Thornton Wilder's
The Bridge of San Luis Rey is one of those wonderful, lyrical books that you pick up meaning to just read a few pages at a shot and in a remarkably short time realize you've read the entire thing. Granted, it is a small book -- the edition I read was perhaps 145 pages in length -- but it's also extremely well-written. It
flows.
The premise of the book struck me as rather odd before I began reading. Five people are crossing an old Inca-built bridge in the Spanish colony of Peru, the bridge fails, and they fall to their death. A monk, Brother Juniper, decides to explore their lives. He's convinced there must be a reason, that there should be a way to calculate scientifically why God decides some people live while others die. He wants to work out a mathematical formula that will both explain God's will and prove God's existence. He refuses to believe it was simply bad luck, chance, random coincidence that put those five people on the bridge when it broke.
The narrator, the omniscient author's voice, then notes that although the monk invested tremendous amounts of time, accumulated hundreds of pages of notes, and eventually wrote an enormous book describing the victims' lives, he didn't get it right. There were things about all five that were known only to themselves, and, of course, to the omniscient author telling us their stories.
Wilder naturally invests more pages of narration for some characters than others. The eccentric elderly female aristocrat has a lot more back story to explore than the adolescent orphan girl who had been raised in a convent, for example. In the end, though, they all walk out on to the bridge and die. What they have in common is something that can't be reduced to a rational calculus -- their humanity, and the love and memories of those who survive them. We may never truly know what another person is thinking or believing, but we can all love.

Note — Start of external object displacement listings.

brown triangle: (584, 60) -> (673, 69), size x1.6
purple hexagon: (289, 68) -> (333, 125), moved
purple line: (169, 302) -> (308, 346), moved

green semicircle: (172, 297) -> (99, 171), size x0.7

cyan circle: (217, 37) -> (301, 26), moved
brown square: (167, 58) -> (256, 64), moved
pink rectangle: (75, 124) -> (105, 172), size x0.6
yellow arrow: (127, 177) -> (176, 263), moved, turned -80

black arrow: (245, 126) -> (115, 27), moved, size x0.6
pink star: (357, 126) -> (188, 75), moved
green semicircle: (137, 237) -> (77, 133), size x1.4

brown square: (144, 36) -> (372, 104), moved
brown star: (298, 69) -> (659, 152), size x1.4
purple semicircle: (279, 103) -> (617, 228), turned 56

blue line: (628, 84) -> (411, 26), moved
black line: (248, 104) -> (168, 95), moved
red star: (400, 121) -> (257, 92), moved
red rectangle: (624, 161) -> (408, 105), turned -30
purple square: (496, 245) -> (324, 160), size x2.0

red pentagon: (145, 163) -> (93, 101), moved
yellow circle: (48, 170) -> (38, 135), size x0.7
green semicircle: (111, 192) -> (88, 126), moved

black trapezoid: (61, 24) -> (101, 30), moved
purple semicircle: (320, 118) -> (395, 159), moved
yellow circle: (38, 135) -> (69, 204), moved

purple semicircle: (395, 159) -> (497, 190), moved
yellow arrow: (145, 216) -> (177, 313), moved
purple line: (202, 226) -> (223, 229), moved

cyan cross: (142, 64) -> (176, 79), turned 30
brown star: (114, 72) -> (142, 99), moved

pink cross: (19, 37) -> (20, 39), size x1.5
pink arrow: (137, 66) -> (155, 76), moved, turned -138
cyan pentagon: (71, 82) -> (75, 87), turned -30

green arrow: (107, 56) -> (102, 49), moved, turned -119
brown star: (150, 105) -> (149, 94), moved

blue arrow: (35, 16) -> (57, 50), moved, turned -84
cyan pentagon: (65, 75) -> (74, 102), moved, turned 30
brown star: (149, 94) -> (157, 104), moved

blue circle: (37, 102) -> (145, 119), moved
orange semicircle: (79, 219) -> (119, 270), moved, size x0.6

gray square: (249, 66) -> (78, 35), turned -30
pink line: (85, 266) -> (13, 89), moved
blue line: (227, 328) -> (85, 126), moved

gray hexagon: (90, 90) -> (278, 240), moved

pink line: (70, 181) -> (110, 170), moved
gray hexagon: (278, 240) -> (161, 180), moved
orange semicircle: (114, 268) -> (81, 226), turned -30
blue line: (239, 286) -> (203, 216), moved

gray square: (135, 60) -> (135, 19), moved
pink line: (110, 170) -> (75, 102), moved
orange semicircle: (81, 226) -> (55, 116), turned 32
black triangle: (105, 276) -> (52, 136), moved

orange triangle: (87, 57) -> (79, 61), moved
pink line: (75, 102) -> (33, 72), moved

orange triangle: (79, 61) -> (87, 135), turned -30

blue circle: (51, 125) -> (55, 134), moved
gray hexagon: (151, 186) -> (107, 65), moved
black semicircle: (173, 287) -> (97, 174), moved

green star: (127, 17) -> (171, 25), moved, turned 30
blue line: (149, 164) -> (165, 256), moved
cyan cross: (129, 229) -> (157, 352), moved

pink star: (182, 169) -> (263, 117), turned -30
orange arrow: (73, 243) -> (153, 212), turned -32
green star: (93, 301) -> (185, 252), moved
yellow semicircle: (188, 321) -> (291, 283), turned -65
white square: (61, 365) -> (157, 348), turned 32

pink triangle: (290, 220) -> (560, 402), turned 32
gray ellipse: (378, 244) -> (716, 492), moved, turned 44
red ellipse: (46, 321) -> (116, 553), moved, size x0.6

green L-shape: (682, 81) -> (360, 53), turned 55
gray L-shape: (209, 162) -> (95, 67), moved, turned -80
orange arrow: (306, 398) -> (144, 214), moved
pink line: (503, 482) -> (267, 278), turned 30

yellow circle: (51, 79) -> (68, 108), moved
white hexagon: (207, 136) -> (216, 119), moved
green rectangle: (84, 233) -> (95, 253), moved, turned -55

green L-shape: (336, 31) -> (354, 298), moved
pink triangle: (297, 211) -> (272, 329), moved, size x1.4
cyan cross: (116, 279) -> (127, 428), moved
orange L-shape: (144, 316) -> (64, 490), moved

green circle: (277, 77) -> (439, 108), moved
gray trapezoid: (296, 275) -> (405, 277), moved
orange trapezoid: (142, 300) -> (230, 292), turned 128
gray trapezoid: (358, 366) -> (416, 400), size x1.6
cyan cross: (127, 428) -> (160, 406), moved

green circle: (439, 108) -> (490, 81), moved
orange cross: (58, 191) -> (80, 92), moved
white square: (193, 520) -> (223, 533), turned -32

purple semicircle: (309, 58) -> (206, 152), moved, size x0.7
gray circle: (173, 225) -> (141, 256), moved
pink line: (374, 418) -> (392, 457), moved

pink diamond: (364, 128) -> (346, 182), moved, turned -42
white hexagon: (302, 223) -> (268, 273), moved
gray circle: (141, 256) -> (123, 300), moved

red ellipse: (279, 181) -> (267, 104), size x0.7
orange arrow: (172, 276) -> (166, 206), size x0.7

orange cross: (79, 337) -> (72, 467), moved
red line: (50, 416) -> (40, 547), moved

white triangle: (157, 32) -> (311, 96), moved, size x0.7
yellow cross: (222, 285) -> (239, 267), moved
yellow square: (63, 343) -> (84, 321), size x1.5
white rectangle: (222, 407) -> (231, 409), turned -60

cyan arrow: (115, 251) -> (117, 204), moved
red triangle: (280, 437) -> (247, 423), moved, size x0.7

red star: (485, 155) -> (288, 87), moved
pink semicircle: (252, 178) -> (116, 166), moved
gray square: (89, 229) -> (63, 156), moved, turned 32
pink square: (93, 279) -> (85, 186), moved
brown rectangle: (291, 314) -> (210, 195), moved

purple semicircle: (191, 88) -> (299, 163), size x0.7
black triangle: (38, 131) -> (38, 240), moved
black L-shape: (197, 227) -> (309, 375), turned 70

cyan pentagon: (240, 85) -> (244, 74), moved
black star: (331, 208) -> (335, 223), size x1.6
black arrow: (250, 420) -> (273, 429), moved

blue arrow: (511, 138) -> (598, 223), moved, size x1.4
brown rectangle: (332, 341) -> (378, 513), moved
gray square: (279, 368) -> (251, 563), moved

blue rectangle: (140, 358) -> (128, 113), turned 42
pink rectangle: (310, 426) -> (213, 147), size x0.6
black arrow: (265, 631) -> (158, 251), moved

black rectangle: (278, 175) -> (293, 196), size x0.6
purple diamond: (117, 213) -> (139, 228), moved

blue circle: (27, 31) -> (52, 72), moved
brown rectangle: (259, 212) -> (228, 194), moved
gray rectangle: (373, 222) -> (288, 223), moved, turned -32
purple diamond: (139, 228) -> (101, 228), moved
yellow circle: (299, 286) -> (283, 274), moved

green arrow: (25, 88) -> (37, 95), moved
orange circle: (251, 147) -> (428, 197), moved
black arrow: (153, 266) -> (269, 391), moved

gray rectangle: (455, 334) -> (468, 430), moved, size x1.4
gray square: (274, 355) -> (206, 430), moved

The book does have some structural flaws. The chronology (continuity?) seems off in places, but that's a minor quibble. Overall, this is a lovely book: beautifully written with layers of meaning and with absolutely no wasted words.
The Bridge of San Luis Rey won the Pulitzer in 1928. Next up?
Scarlet Sister Mary by Julia Peterkin, a book and an author I'd never heard of until I began reading the prize winners. I have a sinking, vaguely apprehensive feeling that it's not going to be nearly as good as Wilder's work.